When we start a work, it’s always normal for us to want to make it perfect. We don’t want other people to view it until it’s perfect.
Since I took the challenge to blog daily for a month, I have been learning to kill the perfectionist inside me — I have to, or else I won’t be able to post everyday. It would usually take around a week for me to write a post, and I wouldn’t post it until it was perfect.
If I try and make every blog post perfect then I won’t be able to publish it.
I had to learn to ship my work, even if it wasn’t perfect.
Blogging is a project, and so are other works you set your hands on. You need to learn to create deadlines and ship it in time. For me, blogging is not about ‘Post when you want to’ or ‘Post when you have something interesting thing to say’, it’s about posting on a schedule.
It turns passive project into active project which takes it to a whole new level.
Deadlines are often despised because estimation is never perfect and nobody enjoys pressure, but truth is that pressure is often required to get anything done.
It teaches us to move forward and ship it in time.
I want to make my posts perfect, but I won’t. I have been stuck on ‘perfectionism’ for a long time, and every time I get stuck, I don’t move forward. I feel demotivated to work when my work isn’t perfect.
I’ve failed on many niche because I tried to make my work perfect. You go a long way to try and make a simple set of work perfect, but eventually with loads of other things along the way, you’ll lose motivation to work on it because it starts to feel overwhelming. It takes around 10,000 hours for you to be perfect on a set of skill according to Malcolm Gladwell.
It’s always better to create a habit of doing something everyday instead of doing something perfectly for 3 days and never doing it again. Starting something perfectly is a fast way to fail.
Completing work matters more than making it perfect. I really want to make this post perfect – keep good sub-headings, align everything perfectly and all. But it’s not about perfectionism. It’s about getting my voice heard, with whatever I have written.
Instead of trying to make it a absolute master-piece, it’s better to put it out and get feedback along the way.
I want to be so perfect at times that I re-write e-mails for days, until I’m satisfied with it. I want to remove that habit and establish a habit to send e-mails right away, instead of trying to make it perfect.
I’d like to cite Tynan for this one:
Not everything in life needs to be perfect.
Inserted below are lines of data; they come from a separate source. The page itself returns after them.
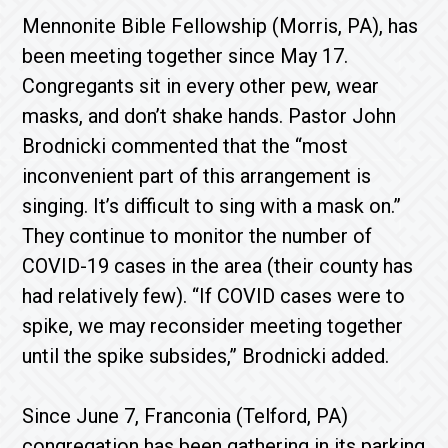
Mennonite Bible Fellowship (Morris, PA), has
been meeting together since May 17.
Congregants sit in every other pew, wear
masks, and don’t shake hands. Pastor John
Brodnicki commented that the “most
inconvenient part of this arrangement is
singing. It’s difficult to sing with a mask on.”
They continue to monitor the number of
COVID-19 cases in the area (their county has
had relatively few). “If COVID cases were to
spike, we may reconsider meeting together
until the spike subsides,” Brodnicki added.
Since June 7, Franconia (Telford, PA)
congregation has been gathering in its parking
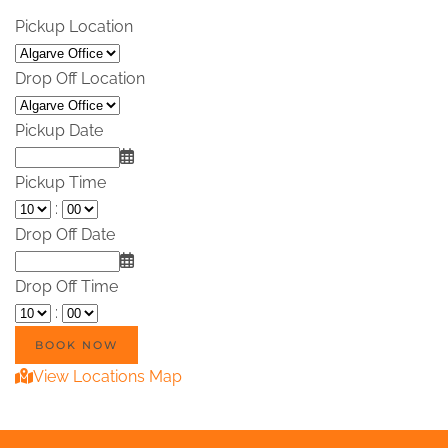
Pickup Location
Drop Off Location
Pickup Date
Pickup Time
:
Drop Off Date
Drop Off Time
:
View Locations Map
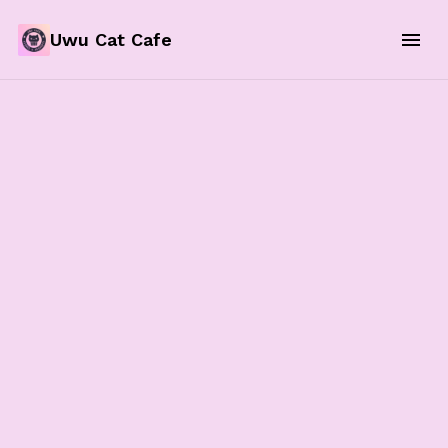
Uwu Cat Cafe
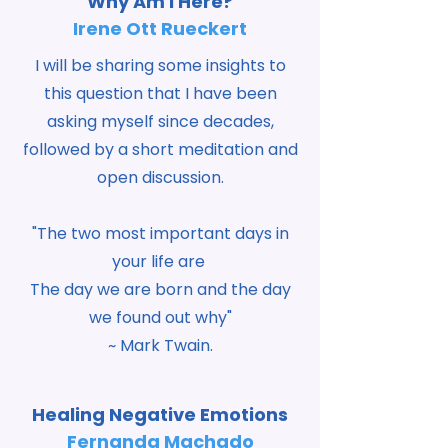
Why Am I Here?
Irene Ott Rueckert
I will be sharing some insights to
this question that I have been
asking myself since decades,
followed by a short meditation and
open discussion.
"The two most important days in
your life are
The day we are born and the day
we found out why"
~ Mark Twain.
Healing Negative Emotions
Fernanda Machado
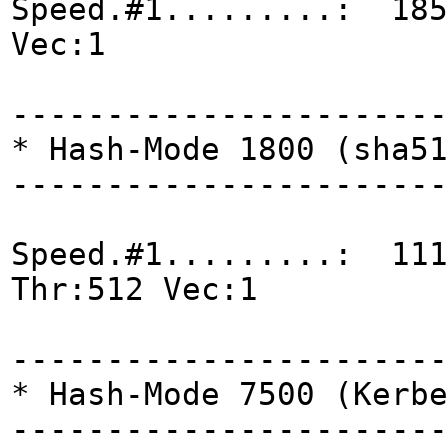
Speed.#1.........: 185
Vec:1
-----------------------
* Hash-Mode 1800 (sha51
-----------------------
Speed.#1.........: 111
Thr:512 Vec:1
-----------------------
* Hash-Mode 7500 (Kerbe
-----------------------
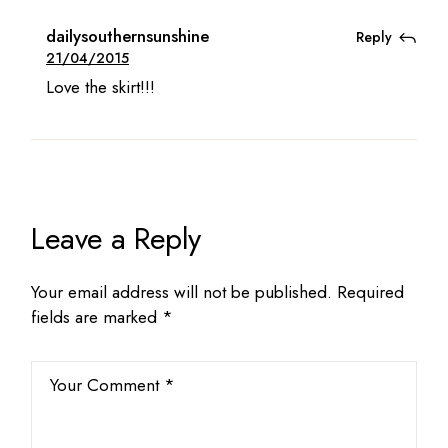
dailysouthernsunshine
Reply
21/04/2015
Love the skirt!!!
Leave a Reply
Your email address will not be published.
Required
fields are marked
*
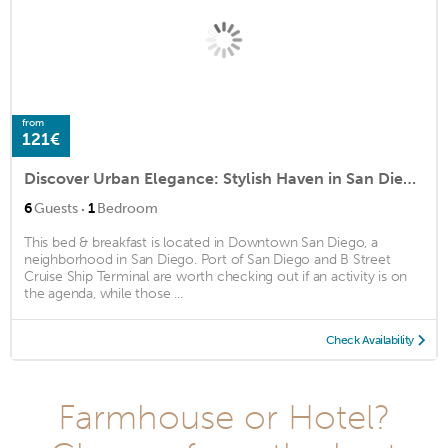
from
121€
Discover Urban Elegance: Stylish Haven in San Diego's Vibrant Gaslamp Quarter!
·
6
Guests
1
Bedroom
This bed & breakfast is located in Downtown San Diego, a
neighborhood in San Diego. Port of San Diego and B Street
Cruise Ship Terminal are worth checking out if an activity is on
the agenda, while those ...
Check Availability
Farmhouse or Hotel?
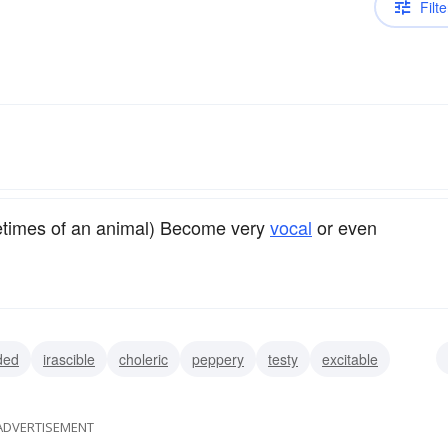
Filte
ometimes of an animal) Become very
vocal
or even
ded
irascible
choleric
peppery
testy
excitable
ADVERTISEMENT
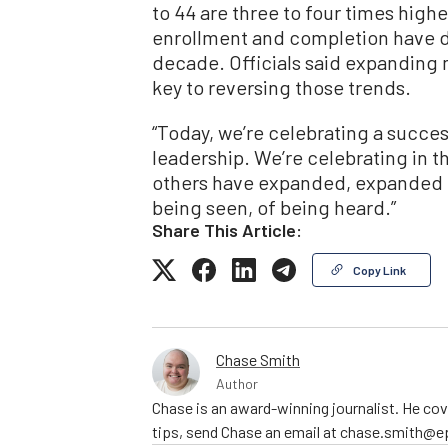
to 44 are three to four times hig
enrollment and completion have dr
decade. Officials said expanding 
key to reversing those trends.
“Today, we’re celebrating a succe
leadership. We’re celebrating in th
others have expanded, expanded on 
being seen, of being heard.”
Share This Article:
Copy Link
Chase Smith
Author
Chase is an award-winning journalist. He cov
tips, send Chase an email at chase.smith@e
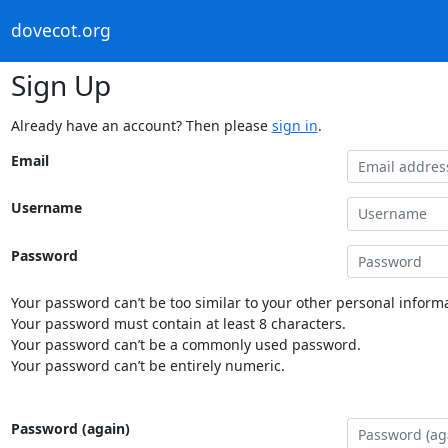
dovecot.org
Sign Up
Already have an account? Then please
sign in
.
Email
Username
Password
Your password can’t be too similar to your other personal informa
Your password must contain at least 8 characters.
Your password can’t be a commonly used password.
Your password can’t be entirely numeric.
Password (again)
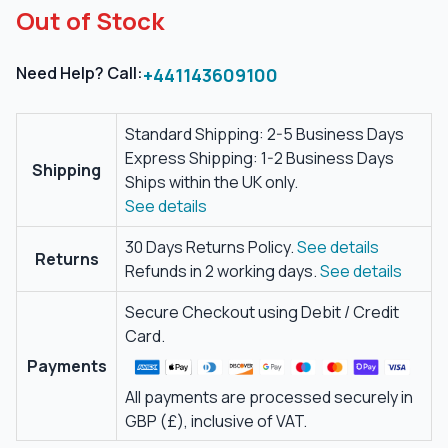
Out of Stock
Need Help? Call:
+441143609100
Standard Shipping: 2-5 Business Days
Express Shipping: 1-2 Business Days
Shipping
Ships within the UK only.
See details
30 Days Returns Policy.
See details
Returns
Refunds in 2 working days.
See details
Secure Checkout using Debit / Credit
Card.
Payments
All payments are processed securely in
GBP (£), inclusive of VAT.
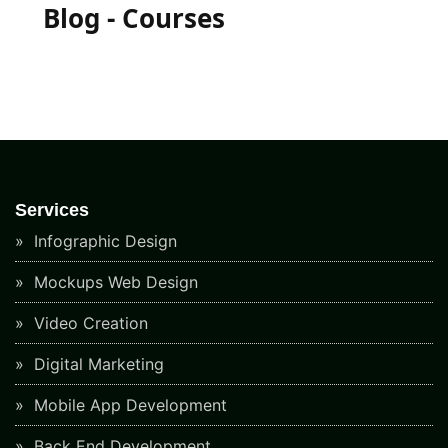
Blog - Courses
Services
Infographic Design
Mockups Web Design
Video Creation
Digital Marketing
Mobile App Development
Back End Development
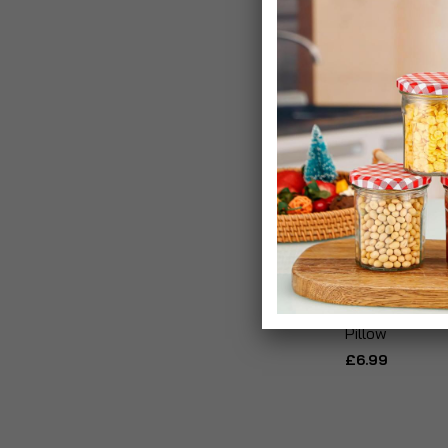
Blow & Go Infl
Pillow
£6.99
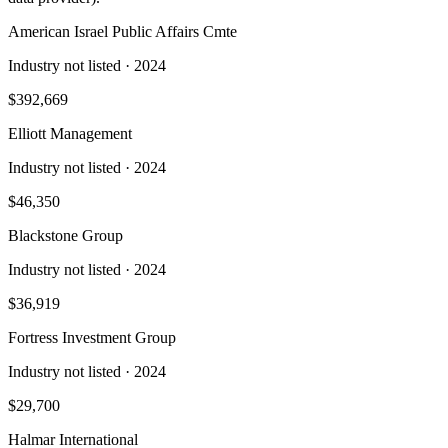
American Israel Public Affairs Cmte
Industry not listed
· 2024
$392,669
Elliott Management
Industry not listed
· 2024
$46,350
Blackstone Group
Industry not listed
· 2024
$36,919
Fortress Investment Group
Industry not listed
· 2024
$29,700
Halmar International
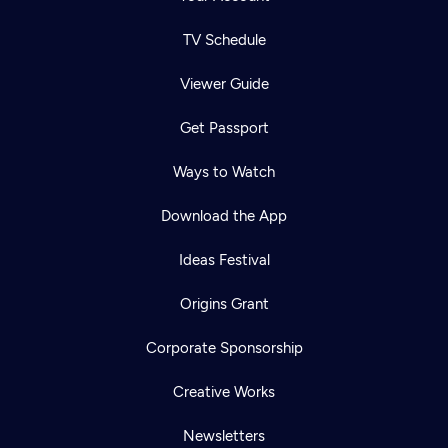
TV Schedule
Viewer Guide
Get Passport
Ways to Watch
Download the App
Ideas Festival
Origins Grant
Corporate Sponsorship
Creative Works
Newsletters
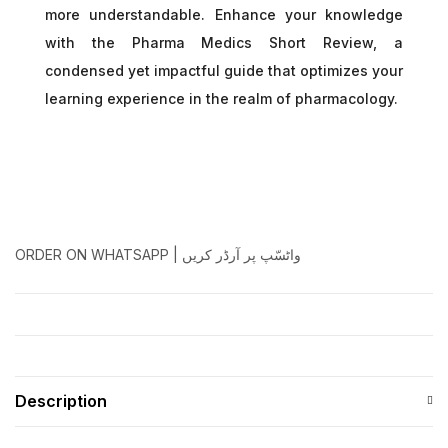
more understandable. Enhance your knowledge
with the Pharma Medics Short Review, a
condensed yet impactful guide that optimizes your
learning experience in the realm of pharmacology.
ORDER ON WHATSAPP | واٹسّپ پر آرڈر کریں
Description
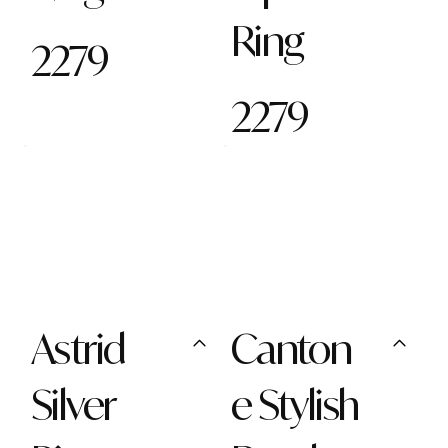
Ring
2279
2279
Astrid
Canton
Silver
e Stylish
For some things, like big goals, eventual perfection is a good goal, but the individual tasks that make up progress towards that goal should often be completed to a nine out of ten. My blog is important to me, but I don’t think I’ve ever written a blog post that was a ten out of ten. I shoot for a nine, and of course fall short quite often. But what would happen if I said “ten or bust”? Well, for one, there wouldn’t be many blog posts here. I might be capable of writing a ten, but it would probably take me ten hours. I can write a nine in half an hour or less. If I had to spend ten hours on a single post, I would probably post once or twice a month instead of eight times. What’s better for readers– eight nines or one or two tens? I guess it’s subjective, but I’d take the nines from anyone I read.
Instead of taking one month to post a perfect blog post, I’d rather post a nine out of ten blog post frequently like Tynan.
Kill the perfectionist inside yourself and start shipping your work. You’ll progress much faster.